==== RECORDS FOR THIS EXERCISE

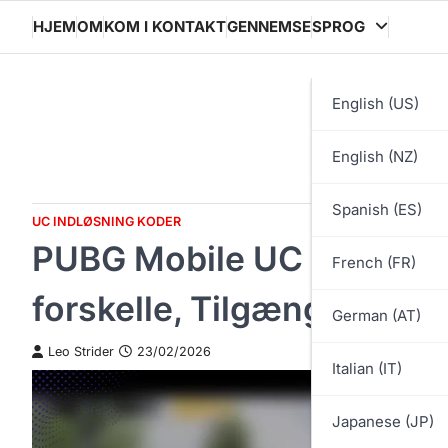
Skip
HJEM
OM
KOM I KONTAKT
GENNEMSE
SPROG
to
content
English (US)
English (NZ)
Spanish (ES)
UC INDLØSNING KODER
PUBG Mobile UC Indløsni
French (FR)
forskelle, Tilgængelighe
German (AT)
Leo Strider
23/02/2026
Italian (IT)
Japanese (JP)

========

■ **ASSIGNMENT**
Repeat every record exactly, but not the pictures.

■ **TASK ANSWER**
Skip
HJEM
OM
KOM I KONTAKT
GENNEMSE
SPROG
to
content
English (US)
English (NZ)
Spanish (ES)
UC INDLØSNING KODER
PUBG Mobile UC Indløsni
French (FR)
forskelle, Tilgængelighe
German (AT)
Leo Strider
23/02/2026
Italian (IT)
Japanese (JP)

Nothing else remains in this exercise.